Tuesday, 13 January 2009
Two years ago, when I was volunteering for PPO and Insight Theatre, Jenn, our coordinator took us all to see the Vagina Monologues. I was two thirds of the way through an incredible year of change and learning. It was the perfect time to see the Vagina Monologues, during my year of learning about my own vagina, my own female-ness.
When I saw the show, it totally blew me away. To me, it was more than saying the word vagina out loud. It was more than funny moans, or saddening statics. It was a lesson. It was a celebration. It was huge audience, all together, enjoying vaginas.
I thought that was pretty fucking awesome! I've always been one of those girls who loved being a woman. If you asked me if I'd ever rather be a boy, I would probably yell "NO!". I love being female and I love my vagina. And for those minutes, the whole world loved vaginas too -- not just the idea of vaginas, but each vagina individually. All of them.

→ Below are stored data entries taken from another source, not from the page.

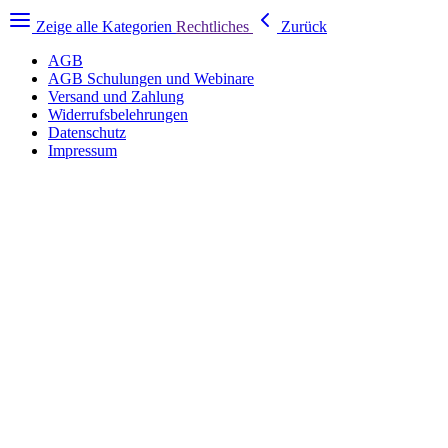
Zeige alle Kategorien
Rechtliches
Zurück
AGB
AGB Schulungen und Webinare
Versand und Zahlung
Widerrufsbelehrungen
Datenschutz
Impressum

I have changed a lot in the two years since I saw the Vagina Monologues. I learned more about myself. I have matured, physically and emotionally, to become the woman that I am. I have learned about my wants, about my body, about my limits. How to break my limits. I have begun a new relationship to vaginas. I have a lot of respect for vaginas, my own and others.
This year, I have another chance to feel that vagina-loving feeling. Dalhousie Women's Centre is putting on a production of the Vagina Monologues, and I'm going to be in it! This is so incredibly me, it's not even funny. I think some people would call me "vagina lover", mutter it under their breaths with all the same force of "motherfucker" and I would laugh. Because I love that.

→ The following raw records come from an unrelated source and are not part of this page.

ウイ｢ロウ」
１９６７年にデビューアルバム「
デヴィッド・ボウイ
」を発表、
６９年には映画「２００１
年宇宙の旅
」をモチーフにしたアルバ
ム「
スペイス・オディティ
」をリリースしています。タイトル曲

I'm in the monologue called "My Vagina Was My Village". When the two women auditioning me asked me to read it, I was surprised. Of all the monologues, that one hit me the deepest. It's a tough one to hear, to read, it's awful and disgusting, and I don't even want to think about the women who have lived it. It's about rape in war; about dying from the inside out.

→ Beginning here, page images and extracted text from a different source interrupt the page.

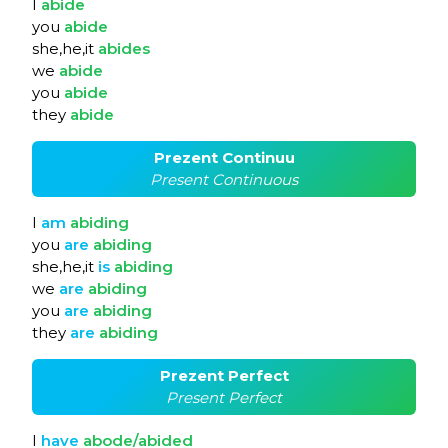
I
abide
you
abide
she,he,it
abides
we
abide
you
abide
they
abide
Prezent Continuu
Present Continuous
I
am
abiding
you
are
abiding
she,he,it
is
abiding
we
are
abiding
you
are
abiding
they
are
abiding
Prezent Perfect
Present Perfect
I
have
abode/abided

I think everyone should see the Vagina Monologues, if only so there are more conversations like the one I had in my friends kitchen the other night. I mentioned that I'd auditioned, and he told me about how he'd never realised what different relationships women and men have with their genitals, and he was genuinely fascinated and interested. And why not? Why not have think about vaginas a little bit once a year?
I'm so excited. I'm excited to spread the vagina love.